A review by katykelly
Game Changer by Neal Shusterman

3.0

Fab concept but felt rushed though.

I've loved all the Shusterman's I've read. I chose this seeing his name and casting a brief glance at the synopsis. And it's a wonderfully enticing prospect anyway - parallel dimensions!

High school football player Ash doesn't really think too deeply about the lives and problems of those around him - a younger brother he doesn't have much of a relationship with, a friend with a controlling partner, he even slept with his best friend's sister.

We don't see Ash as a bad guy, he's a regular teenager, but we do feel the confusion as he takes a hit in a game one Friday night and finds that the world around him stops at blue lights now, and not at red. And then it happens again and more and bigger changes begin to seep into reality.

In a plot with elements of David Levithan's Every Day and reminiscent of old favourites Sliders and Quantum Leap, Ash learns that he's moving between parallel universes... that one small change can affect a whole lot of other things... that things really could be worse... and that he'd do anything to get back to his own dimension.

While I enjoyed the book, the character and the concept, looking at it as a whole, I was disappointed that some things felt glossed over.
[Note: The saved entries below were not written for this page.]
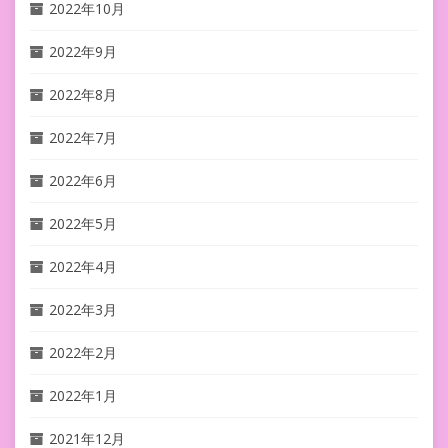
2022年10月
2022年9月
2022年8月
2022年7月
2022年6月
2022年5月
2022年4月
2022年3月
2022年2月
2022年1月
2021年12月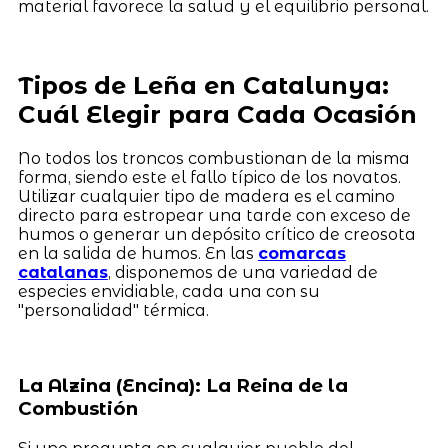
material favorece la salud y el equilibrio personal.
Tipos de Leña en Catalunya:
Cuál Elegir para Cada Ocasión
No todos los troncos combustionan de la misma
forma, siendo este el fallo típico de los novatos.
Utilizar cualquier tipo de madera es el camino
directo para estropear una tarde con exceso de
humos o generar un depósito crítico de creosota
en la salida de humos. En las
comarcas
catalanas
, disponemos de una variedad de
especies envidiable, cada una con su
"personalidad" térmica.
La Alzina (Encina): La Reina de la
Combustión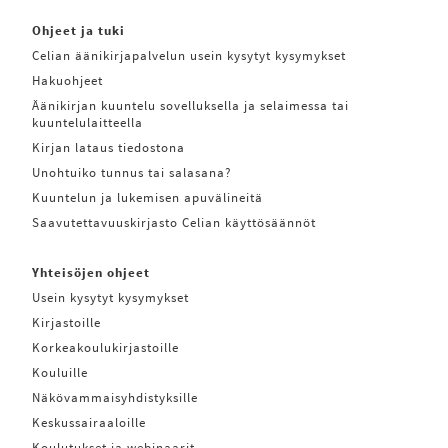
Ohjeet ja tuki
Celian äänikirjapalvelun usein kysytyt kysymykset
Hakuohjeet
Äänikirjan kuuntelu sovelluksella ja selaimessa tai
kuuntelulaitteella
Kirjan lataus tiedostona
Unohtuiko tunnus tai salasana?
Kuuntelun ja lukemisen apuvälineitä
Saavutettavuuskirjasto Celian käyttösäännöt
Yhteisöjen ohjeet
Usein kysytyt kysymykset
Kirjastoille
Korkeakoulukirjastoille
Kouluille
Näkövammaisyhdistyksille
Keskussairaaloille
Koulutukset ja webinaarit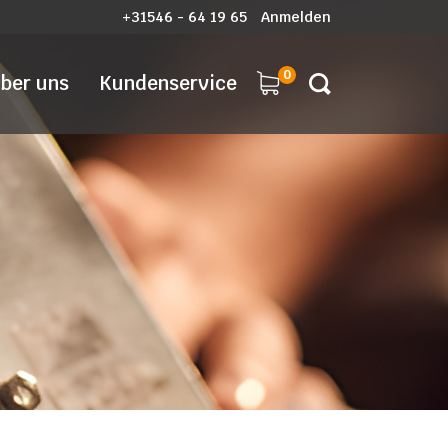
+31546 - 64 19 65
Anmelden
0
ber uns
Kundenservice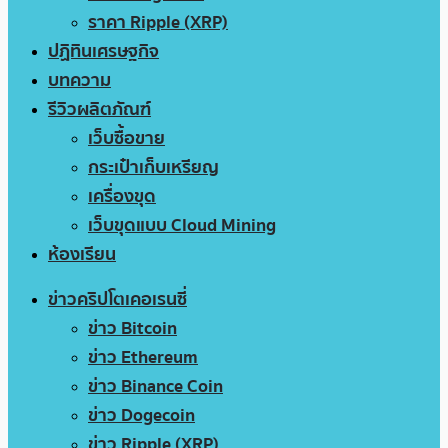
ราคา Ripple (XRP)
ปฏิทินเศรษฐกิจ
บทความ
รีวิวผลิตภัณฑ์
เว็บซื้อขาย
กระเป๋าเก็บเหรียญ
เครื่องขุด
เว็บขุดแบบ Cloud Mining
ห้องเรียน
ข่าวคริปโตเคอเรนซี่
ข่าว Bitcoin
ข่าว Ethereum
ข่าว Binance Coin
ข่าว Dogecoin
ข่าว Ripple (XRP)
Dimension jumps cover broad and big topics: race, gender, homosexuality, controlling/abusive relationships, drugs, sibling relationships - yet some of these could have been whole novels in themselves and are barely touched upon.

Shusterman does take the time to build a narrative with some scientific-sounding backstory/encompassing structure as to why and how this is all happening to Ash, and I did like the idea of this and the new characters this brought in. The continuity of Ash's life and how new changes fit with old ones worked.

I'd have rated this more highly for spending more time on each iteration, for exploring the issues raised in worlds related to Ash's friends and his own changed body. A lot was fit in but not mined for its possibilities.

Still worth a read and recommending, fascinating idea. Some violence but not graphic. For ages 13 and above.

With thanks to Netgalley for providing a sample reading copy.